Sunday, October 05, 2008

Book Review: "The Raven King"

Matthias Corvinus isn't a name that conjures up much of an association for me; in fact, before I picked up Marcus Tanner's The Raven King: Matthias Corvinus and the Fate of his Lost Library (Yale, 2008) I confess I'd never heard of the man. But as king of Hungary from 1458-1490, Matthias accumulated the second-greatest collection of books in Renaissance Europe (the Vatican library claimed the top spot), a collection of such importance that it is included in UNESCO's "Memory of the World" list of important libraries and archives. Just 216 volumes known to be from the Corvinian Library exist today (of what is estimated to have been a collection of c. 2,000 volumes), mostly in Hungarian, Italian and Austrian institutions. Marcus Tanner's book tells Matthias' story, and with it the tale of his library and its contents across the centuries.

Much of this book is a straight-up biography of Matthias, focusing on his political, military, social and intellectual lives. Tanner recreates the tumultuousness of renaissance Hungary with its ethnic, religious and cultural tensions, caught as it was between western Europe, Russia, and the Ottoman Empire. While the library gets an occasional mention during the main body of the text, the books play second fiddle to Matthias until the king's death, when - in the final chapters - Tanner returns to the library. Only then do we learn in any detail about the major subjects covered by the books, where they were created and how, and where they found themselves after Matthias' death. It is this story which was why I picked up the book, and I wish Tanner had told it in more detail.
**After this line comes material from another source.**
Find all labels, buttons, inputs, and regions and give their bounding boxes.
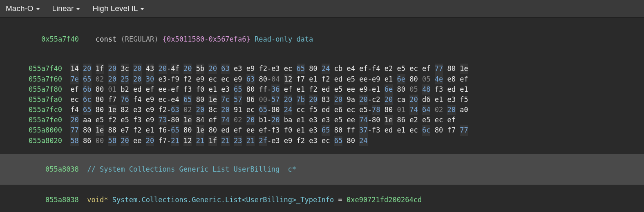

What Tanner does give us about the library is fascinating, as is his brief tour of other fifteenth century collections. And he cannot be blamed for delving so deeply into Matthias' biography, because it is quite interesting in its own right. Political and military historians will read this book for those details, and enjoy it. I read it wanting to know about the books, and came away feeling mostly, but not entirely, satisfied.

An appendix lists the known Corvinian titles and their current whereabouts, and the notes and bibliography are quite nice.